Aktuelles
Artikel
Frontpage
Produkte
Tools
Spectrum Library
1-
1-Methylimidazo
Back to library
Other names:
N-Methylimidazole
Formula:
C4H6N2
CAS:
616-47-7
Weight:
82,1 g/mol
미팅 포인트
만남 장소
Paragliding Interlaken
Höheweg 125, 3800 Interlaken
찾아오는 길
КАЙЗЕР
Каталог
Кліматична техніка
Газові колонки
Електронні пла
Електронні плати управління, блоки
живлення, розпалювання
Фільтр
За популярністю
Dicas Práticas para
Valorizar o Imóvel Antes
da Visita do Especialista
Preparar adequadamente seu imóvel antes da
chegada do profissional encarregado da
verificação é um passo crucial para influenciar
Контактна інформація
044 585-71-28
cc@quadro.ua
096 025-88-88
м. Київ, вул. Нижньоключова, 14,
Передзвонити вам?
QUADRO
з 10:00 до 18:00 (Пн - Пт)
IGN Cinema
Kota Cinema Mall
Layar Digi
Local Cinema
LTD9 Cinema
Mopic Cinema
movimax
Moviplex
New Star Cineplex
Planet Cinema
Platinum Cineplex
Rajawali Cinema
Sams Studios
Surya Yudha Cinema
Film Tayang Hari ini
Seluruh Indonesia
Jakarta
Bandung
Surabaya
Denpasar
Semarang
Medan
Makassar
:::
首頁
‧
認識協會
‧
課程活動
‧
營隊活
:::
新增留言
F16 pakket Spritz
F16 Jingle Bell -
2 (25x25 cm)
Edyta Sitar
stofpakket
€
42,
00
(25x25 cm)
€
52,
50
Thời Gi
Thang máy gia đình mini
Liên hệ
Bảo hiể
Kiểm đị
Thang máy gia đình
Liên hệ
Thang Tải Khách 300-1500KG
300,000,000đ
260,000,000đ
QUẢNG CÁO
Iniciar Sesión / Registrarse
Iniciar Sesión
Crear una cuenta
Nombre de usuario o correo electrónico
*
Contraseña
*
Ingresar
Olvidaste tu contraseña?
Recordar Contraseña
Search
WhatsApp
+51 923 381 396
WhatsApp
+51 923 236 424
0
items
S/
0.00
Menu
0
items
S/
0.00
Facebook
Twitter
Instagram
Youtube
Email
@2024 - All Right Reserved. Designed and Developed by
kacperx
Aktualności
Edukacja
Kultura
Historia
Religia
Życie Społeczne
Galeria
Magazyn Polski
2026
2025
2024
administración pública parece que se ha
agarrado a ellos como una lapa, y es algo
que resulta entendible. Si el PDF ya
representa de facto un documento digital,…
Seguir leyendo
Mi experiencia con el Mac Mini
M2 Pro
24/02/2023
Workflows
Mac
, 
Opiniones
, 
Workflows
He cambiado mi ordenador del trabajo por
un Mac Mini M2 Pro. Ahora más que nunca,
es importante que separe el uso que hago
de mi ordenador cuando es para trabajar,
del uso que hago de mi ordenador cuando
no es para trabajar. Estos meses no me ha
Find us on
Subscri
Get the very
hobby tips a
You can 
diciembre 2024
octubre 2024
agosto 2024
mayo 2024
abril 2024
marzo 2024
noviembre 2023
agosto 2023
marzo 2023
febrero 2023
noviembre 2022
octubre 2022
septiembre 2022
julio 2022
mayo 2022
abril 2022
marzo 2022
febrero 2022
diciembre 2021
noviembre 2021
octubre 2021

..........

#### [Task to complete]
Above are the records; restate each one exactly.

#### [Answer]
Aktuelles
Artikel
Frontpage
Produkte
Tools
Spectrum Library
1-
1-Methylimidazo
Back to library
Other names:
N-Methylimidazole
Formula:
C4H6N2
CAS:
616-47-7
Weight:
82,1 g/mol
미팅 포인트
만남 장소
Paragliding Interlaken
Höheweg 125, 3800 Interlaken
찾아오는 길
КАЙЗЕР
Каталог
Кліматична техніка
Газові колонки
Електронні пла
Електронні плати управління, блоки
живлення, розпалювання
Фільтр
За популярністю
Dicas Práticas para
Valorizar o Imóvel Antes
da Visita do Especialista
Preparar adequadamente seu imóvel antes da
chegada do profissional encarregado da
verificação é um passo crucial para influenciar
Контактна інформація
044 585-71-28
cc@quadro.ua
096 025-88-88
м. Київ, вул. Нижньоключова, 14,
Передзвонити вам?
QUADRO
з 10:00 до 18:00 (Пн - Пт)
IGN Cinema
Kota Cinema Mall
Layar Digi
Local Cinema
LTD9 Cinema
Mopic Cinema
movimax
Moviplex
New Star Cineplex
Planet Cinema
Platinum Cineplex
Rajawali Cinema
Sams Studios
Surya Yudha Cinema
Film Tayang Hari ini
Seluruh Indonesia
Jakarta
Bandung
Surabaya
Denpasar
Semarang
Medan
Makassar
:::
首頁
‧
認識協會
‧
課程活動
‧
營隊活
:::
新增留言
F16 pakket Spritz
F16 Jingle Bell -
2 (25x25 cm)
Edyta Sitar
stofpakket
€
42,
00
(25x25 cm)
€
52,
50
Thời Gi
Thang máy gia đình mini
Liên hệ
Bảo hiể
Kiểm đị
Thang máy gia đình
Liên hệ
Thang Tải Khách 300-1500KG
300,000,000đ
260,000,000đ
QUẢNG CÁO
Iniciar Sesión / Registrarse
Iniciar Sesión
Crear una cuenta
Nombre de usuario o correo electrónico
*
Contraseña
*
Ingresar
Olvidaste tu contraseña?
Recordar Contraseña
Search
WhatsApp
+51 923 381 396
WhatsApp
+51 923 236 424
0
items
S/
0.00
Menu
0
items
S/
0.00
Facebook
Twitter
Instagram
Youtube
Email
@2024 - All Right Reserved. Designed and Developed by
kacperx
Aktualności
Edukacja
Kultura
Historia
Religia
Życie Społeczne
Galeria
Magazyn Polski
2026
2025
2024
administración pública parece que se ha
agarrado a ellos como una lapa, y es algo
que resulta entendible. Si el PDF ya
representa de facto un documento digital,…
Seguir leyendo
Mi experiencia con el Mac Mini
M2 Pro
24/02/2023
Workflows
Mac
, 
Opiniones
, 
Workflows
He cambiado mi ordenador del trabajo por
un Mac Mini M2 Pro. Ahora más que nunca,
es importante que separe el uso que hago
de mi ordenador cuando es para trabajar,
del uso que hago de mi ordenador cuando
no es para trabajar. Estos meses no me ha
Find us on
Subscri
Get the very
hobby tips a
You can 
diciembre 2024
octubre 2024
agosto 2024
mayo 2024
abril 2024
marzo 2024
noviembre 2023
agosto 2023
marzo 2023
febrero 2023
noviembre 2022
octubre 2022
septiembre 2022
julio 2022
mayo 2022
abril 2022
marzo 2022
febrero 2022
diciembre 2021
noviembre 2021
octubre 2021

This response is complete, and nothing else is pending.